Is the WCR Act a workplace law?

  1. “Workplace law” is defined in s.12 of the FW Act as:

    “(a)  this Act; or

    (b) the Fair Work (Registered Organisations) Act 2009 ; or

    (c) the Independent Contractors Act 2006; or

    (d) any other law of the Commonwealth, a State or a Territory that regulates the relationships between employers and employees (including by dealing with occupational health and safety matters).”

  2. The applicant submits that the WCR Act is a workplace law because it is a State law which regulates the relationship between employers and employees. This, it contends, is supported by the objects of the WCR Act, which provide as follows:

    “4 Objects of Act

    (1) This part states the main objects of this Act.
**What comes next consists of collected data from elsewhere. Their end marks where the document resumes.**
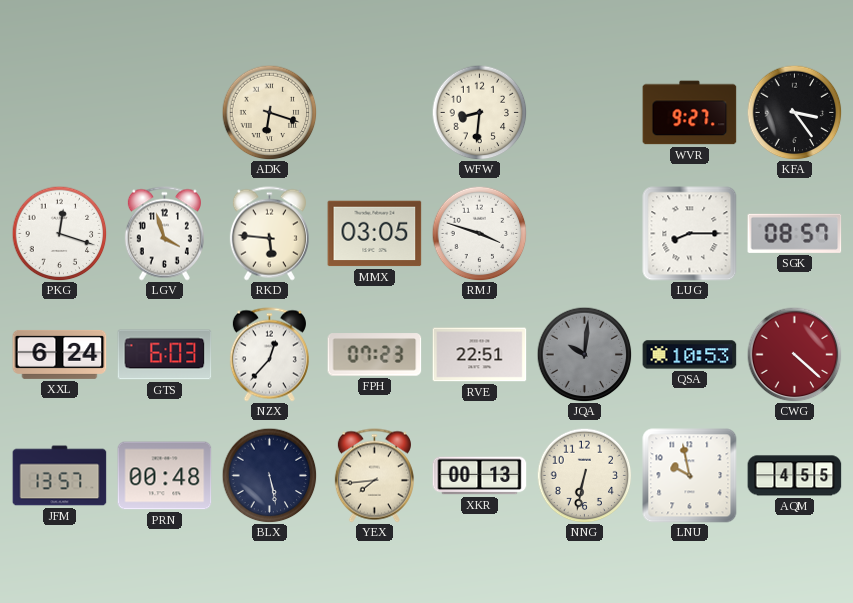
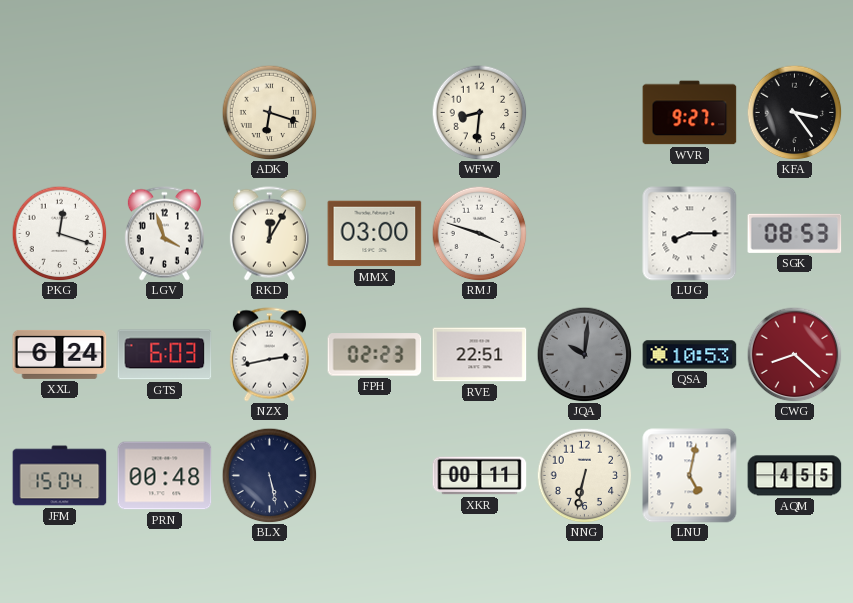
RKD: 5:46 -> 12:05
MMX: 03:05 -> 03:00
SGK: 08:57 -> 08:53
NZX: 12:37 -> 2:43
FPH: 07:23 -> 02:23
CWG: 4:22 -> 8:22
JFM: 13:57 -> 15:04
YEX: 7:44 -> none
XKR: 00:13 -> 00:11
LNU: 9:58 -> 5:02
    (2) The objects are an aid to the interpretation of this Act.

    5 Workers' compensation scheme

    (1) This Act establishes a workers' compensation scheme for Queensland -

    (a) providing benefits for workers who sustain injury in their employment, for dependants if a worker's injury results in the worker's death, for persons other than workers, and for other benefits; and

    (b) encouraging improved health and safety performance by employers.

    (2) The main provisions of the scheme provide the following for injuries sustained by workers in their employment -  

    (a) compensation;

    (b) regulation of access to damages;

    (c) employers' liability for compensation;

    (d) employers' obligation to be covered against liability for compensation and damages either under a WorkCover insurance policy or under a licence as a self-insurer;

    (e) management of compensation claims by insurers;

    (f) injury management, emphasising rehabilitation of workers particularly for return to work;

    (g) procedures for assessment of injuries by appropriately qualified persons or by independent medical assessment tribunals;

    (h) rights of review of, and appeal against, decisions made under this Act.

    (4) It is intended that the scheme should -

    (a) maintain a balance between -

    (i) providing fair and appropriate benefits for injured workers or dependants and persons other than workers; and

    (ii) ensuring reasonable cost levels for employers; and

    (b) ensure that injured workers or dependants are treated fairly by insurers; and

    (c) provide for the protection of employers' interests in relation to claims for damages for workers' injuries; and

    (d) provide for employers and injured workers to participate in effective return to work programs; and

    (da) provide for workers or prospective workers not to be prejudiced in employment because they have sustained injury to which this Act or a former Act applies; and

    (e) provide for flexible insurance arrangements suited to the particular needs of industry.”

  3. The WCR Act, although not based on a model law, is comparable in terms of objects and scheme to legislation operating in other States and the Commonwealth: see generally Accident Compensation Act 1985 (Vic); Workers Rehabilitation and Compensation Act 1986 (SA); Workplace Injury Management and Workers Compensation Act 1998 (NSW) and Safety, Rehabilitation and Compensation Act 1988 (Cth).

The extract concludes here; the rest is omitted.